A car parallel-parked on the side of the street pulled out in front of us and waited in our way to make a u-turn into the passing traffic. Most would have cursed the driver. William sat there patiently. Waiting was easy. Patience was easy. I could tell that as his mind retraced the dead bodies on the pavement–the memories of his childhood, he was grateful to have the opportunity to be still amongst traffic and not be among the dead imprinted in his mind. 
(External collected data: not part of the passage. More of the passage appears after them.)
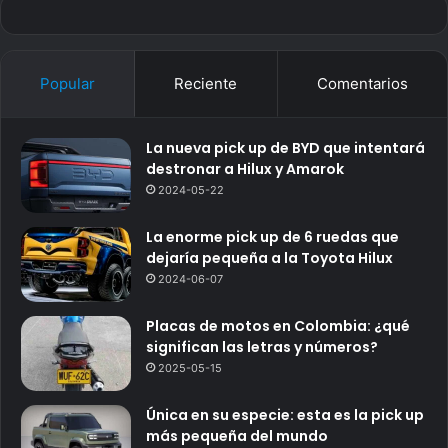
Popular
Reciente
Comentarios
La nueva pick up de BYD que intentará
destronar a Hilux y Amarok
2024-05-22
La enorme pick up de 6 ruedas que
dejaría pequeña a la Toyota Hilux
2024-06-07
Placas de motos en Colombia: ¿qué
significan las letras y números?
2025-05-15
Única en su especie: esta es la pick up
más pequeña del mundo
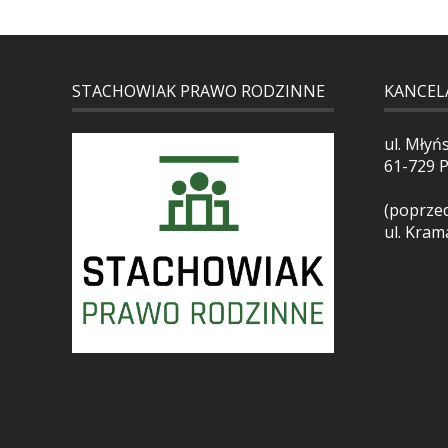
STACHOWIAK PRAWO RODZINNE
KANCEL
ul. Młyń
61-729 
(poprzed
ul. Kram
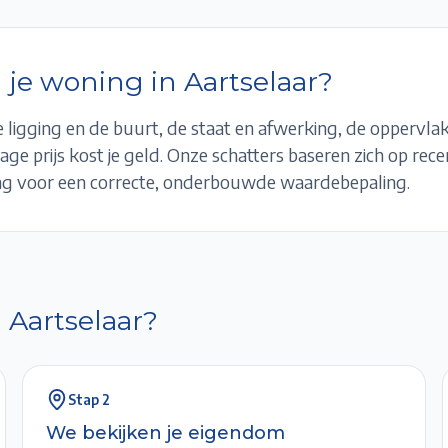
 je woning in
Aartselaar
?
 ligging en de buurt, de staat en afwerking, de oppervlak
age prijs kost je geld. Onze schatters baseren zich op rec
g voor een correcte, onderbouwde waardebepaling.
n
Aartselaar
?
Stap
2
We bekijken je eigendom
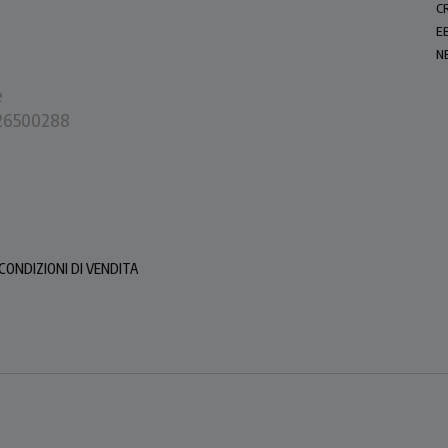
C
E
N
e
0226500288
CONDIZIONI DI VENDITA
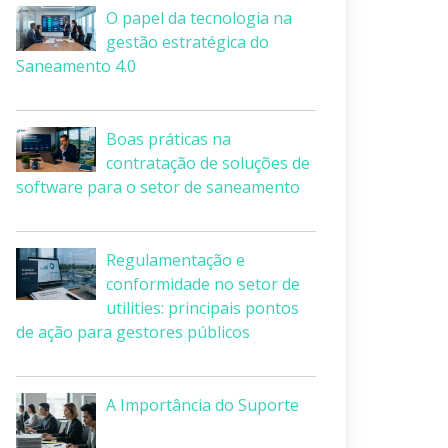
O papel da tecnologia na
gestão estratégica do
Saneamento 4.0
Boas práticas na
contratação de soluções de
software para o setor de saneamento
Regulamentação e
conformidade no setor de
utilities: principais pontos
de ação para gestores públicos
A Importância do Suporte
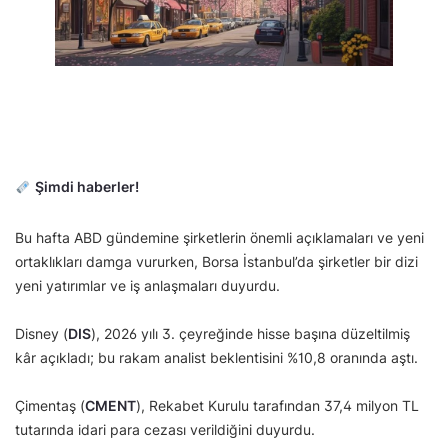
Şimdi haberler!
Bu hafta ABD gündemine şirketlerin önemli açıklamaları ve yeni
ortaklıkları damga vururken, Borsa İstanbul’da şirketler bir dizi
yeni yatırımlar ve iş anlaşmaları duyurdu.
Disney (
DIS
), 2026 yılı 3. çeyreğinde hisse başına düzeltilmiş
kâr açıkladı; bu rakam analist beklentisini %10,8 oranında aştı.
Çimentaş (
CMENT
), Rekabet Kurulu tarafından 37,4 milyon TL
tutarında idari para cezası verildiğini duyurdu.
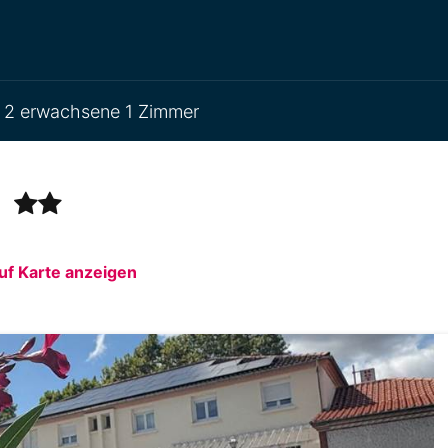
2 erwachsene 1 Zimmer
e
f Karte anzeigen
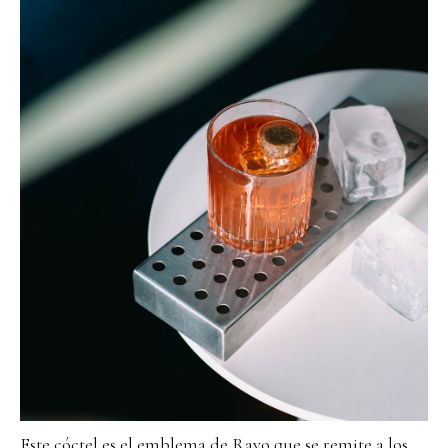
Este cóctel es el emblema de Rayo que se remite a los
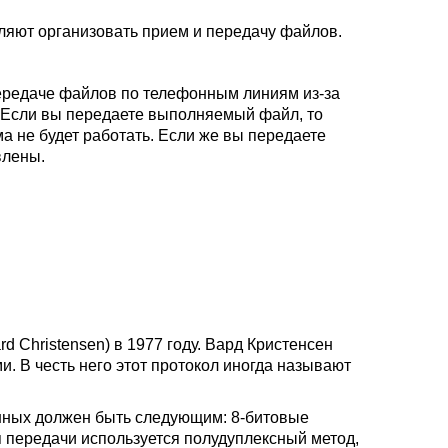
ляют организовать прием и передачу файлов.
передаче файлов по телефонным линиям из-за
 Если вы передаете выполняемый файл, то
а не будет работать. Если же вы передаете
влены.
 Christensen) в 1977 году. Вард Кристенсен
. В честь него этот протокол иногда называют
ных должен быть следующим: 8-битовые
я передачи используется полудуплексный метод,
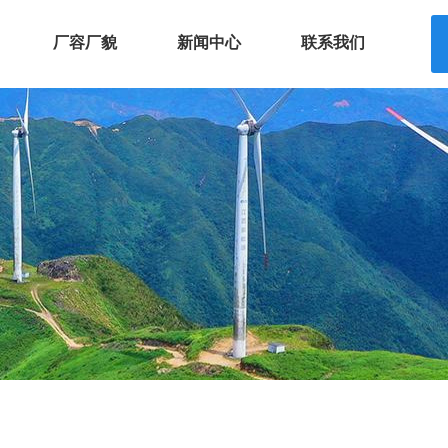
厂容厂貌
新闻中心
联系我们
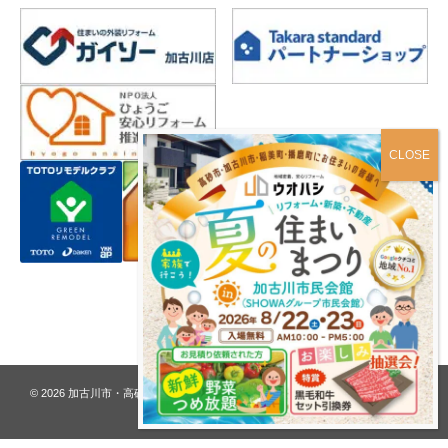
プライバシーポリシー
© 2026
加古川市・高砂市 夢リフォーム ウオハシ – 創業128年の老舗
. All rights
reserved.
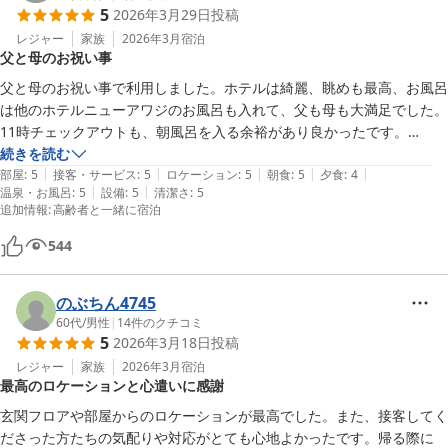
5
2026年3月29日
投稿
レジャー
家族
2026年3月
宿泊
父と母のお祝い事
父と母のお祝い事で利用しました。ホテルは綺麗、眺めも最高、お風呂
は他のホテルニューアワジのお風呂も入れて、父も母も大満足でした。
11時チェックアウトも、朝風呂を入る余裕があり良かったです。

ご飯も豪華で美味しかったのですが、料理の来るペースが遅すぎるのが
続きを読む
|
|
|
|
|
唯一の残念な点です。途中でお願いして「わかりました」と言われまし
部屋
:
5
接客・サービス
:
5
ロケーション
:
5
朝食
:
5
夕食
:
4
|
|
温泉・お風呂
:
5
設備
:
5
清潔さ
:
5
たが、結局ペースは変わりませんでした。

追加情報
:
高齢者と一緒に宿泊
それ以外は大満足なので、また利用したいと思います。お祝い事ですの
で、と言ってくれて無料家族写真撮影もありがとうございました。
544
のぶちん4745
60代
/
男性
|
14
件のクチコミ
5
2026年3月18日
投稿
レジャー
家族
2026年3月
宿泊
最高のロケーションと心遣いに感謝
玄関フロアや部屋からのロケーションが最高でした。また、接客してく
ださった方たちの気配りや対応がとても心地よかったです。帰る際に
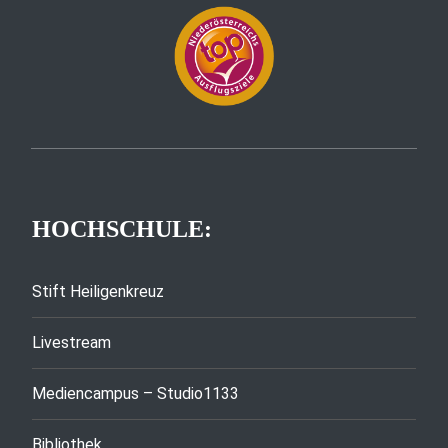
HOCHSCHULE:
Stift Heiligenkreuz
Livestream
Mediencampus – Studio1133
Bibliothek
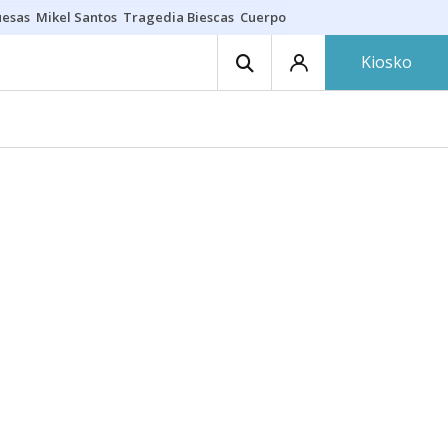
uesas
Mikel Santos
Tragedia Biescas
Cuerpo ría
Inmigración Bizkaia
Kiosko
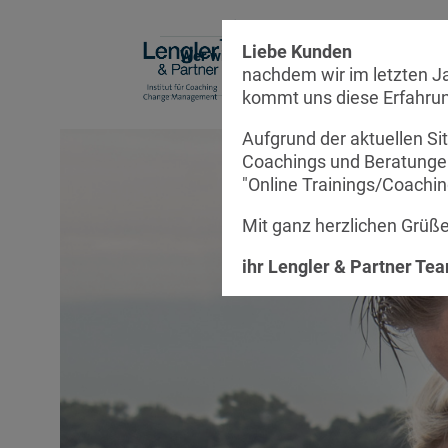
Liebe Kunden
Wer wir sind
Referenzen
Sys
nachdem wir im letzten Ja
Die
kommt uns diese Erfahrun
Aufgrund der aktuellen Si
Coachings und Beratungen
"Online Trainings/Coachin
Mit ganz herzlichen Grüß
ihr Lengler & Partner Te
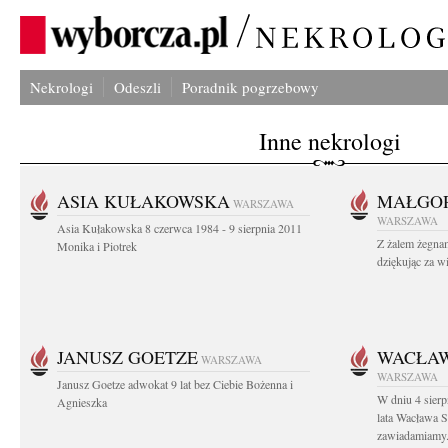
Nekrologi
Odeszli
Poradnik pogrzebowy
Inne nekrologi
ASIA KUŁAKOWSKA
MAŁGOR
WARSZAWA
WARSZAWA
Asia Kułakowska 8 czerwca 1984 - 9 sierpnia 2011
Z żalem żegnam
Monika i Piotrek
dziękując za w
JANUSZ GOETZE
WACŁAW
WARSZAWA
WARSZAWA
Janusz Goetze adwokat 9 lat bez Ciebie Bożenna i
W dniu 4 sier
Agnieszka
lata Wacława 
zawiadamiamy.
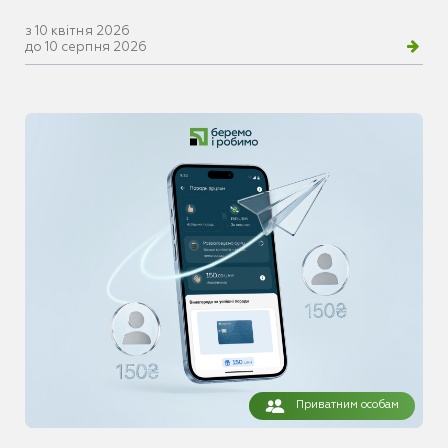
з 10 квітня 2026
до 10 серпня 2026
Приватним особам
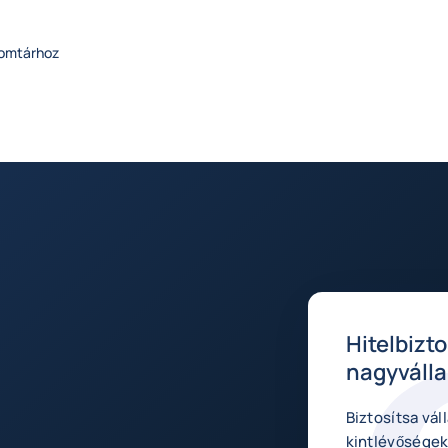
lomtárhoz
Hitelbizt
nagyválla
Biztosítsa vál
kintlévőségek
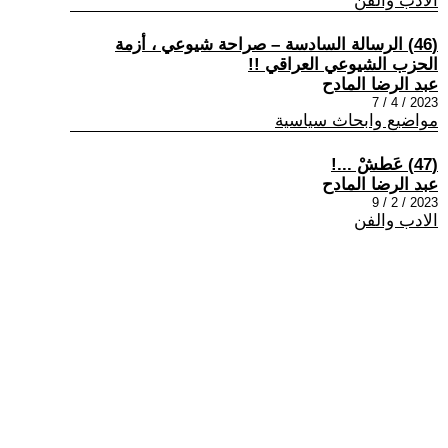
الادب والفن
(46) الرسالة السادسة – صراحة شيوعي ، أزمة
الحزب الشيوعي العراقي !!
عبد الرضا المادح
2023 / 4 / 7
مواضيع وابحاث سياسية
(47) عَطشْ ...!
عبد الرضا المادح
2023 / 2 / 9
الادب والفن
"Have you ever gone back?" I asked. "No, it's still bad there. I've gone to Guatemala, walked over the border. But came right back. It's scary. There are gang bangers. They control everything. If you owned a business, like a grocery store or something. They make you pay them rent. Even though they don't own it. And they come in the store sometimes and just take what they want to eat or have parties and take all of the alcohol. And if you don't let them, if you don't pay them..." William struggled to continue the sentence. "They will kidnap you or...." He left it at that. 

The traffic flowed and we sat in the car appreciative of what we call normalcy. I thought of the similarities of my ride a few nights ago back in Albuquerque, NM. When I asked him the same question, "Where are you from?" He too was hesitant. He was from Iraq. And he too had fled from his home country. "Do you remember Saddam Hussein?" he asked us. "Yes," we said. "Thousands of people died every day," Ahmed told us. "I left 13 years ago." 

Ahmed continued to tell us that he fled by himself, leaving his family, his home, everything. Three months after arriving in Albuquerque, he met his wife in a country-western bar. They wed in a church despite the fact that he is a Muslim. "We do not fight about religion," he said. Love is love.

"Have you ever gone back home?" I asked. "No, I don't want to go back," he said. "I Skype with my family. I have three children. They want to go to see where I'm from, to see family. But I don't want them to go. They don't know what it's like. ISIS, all of those groups. I don't want them to see what I have seen."

My eyes have seen things that caused me to flee too. Like William and Ahmed, I am hesistant to let the mind drift back through my past. Drunk driving accidents. Suicides. Deaths that, even though they weren't my own, caused me to enter a void, to die in a sense that I would live but that nothing would ever be the same. From each of these experiences, I didn't flee literally. But I was moved.

We are all refugees. There's something each of us has experienced, whether it be real trauma and loss or something as simple as heartache, that causes us to suffer. We can easily fall in this suffering like the homeless lady I stood by while waiting on William from El Salvador. We can drown in our sorrows and wait for someone to notice we exist. Or we can take our suffering and grow from it, out of it, in spite of it. Allow the mind to migrate out of pain. Flee from suffering. It is our human right. 

 

 

*This is based on true experiences. Some names may have been changed for privacy purposes. Quotes are from my best memory but are not verbatim.